BEGIN Entries provided
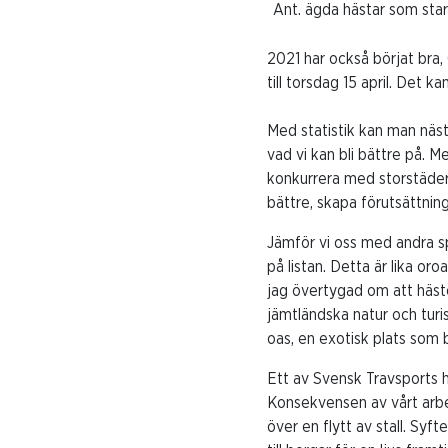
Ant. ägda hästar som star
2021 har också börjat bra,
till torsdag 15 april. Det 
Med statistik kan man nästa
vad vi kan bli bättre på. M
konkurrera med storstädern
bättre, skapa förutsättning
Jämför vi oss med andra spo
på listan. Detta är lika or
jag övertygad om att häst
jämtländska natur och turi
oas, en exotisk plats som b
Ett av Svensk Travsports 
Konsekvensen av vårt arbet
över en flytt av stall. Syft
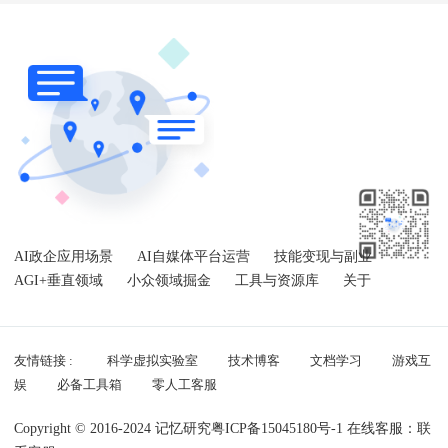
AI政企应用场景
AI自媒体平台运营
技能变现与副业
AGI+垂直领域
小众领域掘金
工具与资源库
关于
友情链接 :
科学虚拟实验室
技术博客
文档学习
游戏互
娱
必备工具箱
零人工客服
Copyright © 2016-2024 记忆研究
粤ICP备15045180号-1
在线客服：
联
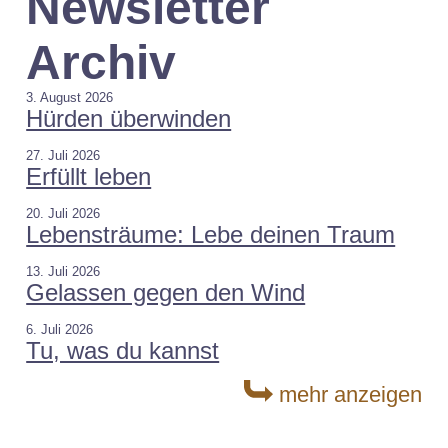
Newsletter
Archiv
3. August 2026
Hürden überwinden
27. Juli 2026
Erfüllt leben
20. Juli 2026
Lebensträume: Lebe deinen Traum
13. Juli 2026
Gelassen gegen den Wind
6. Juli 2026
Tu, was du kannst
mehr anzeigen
END Entries provided
BEGIN Entries provided
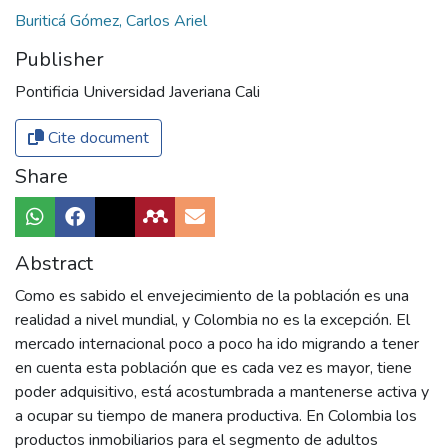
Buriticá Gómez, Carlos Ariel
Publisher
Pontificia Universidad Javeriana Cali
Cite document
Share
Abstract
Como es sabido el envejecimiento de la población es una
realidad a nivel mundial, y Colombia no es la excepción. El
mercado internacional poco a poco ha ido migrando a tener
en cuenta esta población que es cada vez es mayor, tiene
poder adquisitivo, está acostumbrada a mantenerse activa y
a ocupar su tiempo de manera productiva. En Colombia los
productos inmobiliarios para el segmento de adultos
END Entries provided
**Task to complete:**
What lines in the entries above hold "población"? Copy every one.

**Task output:**
Como es sabido el envejecimiento de la población es una
en cuenta esta población que es cada vez es mayor, tiene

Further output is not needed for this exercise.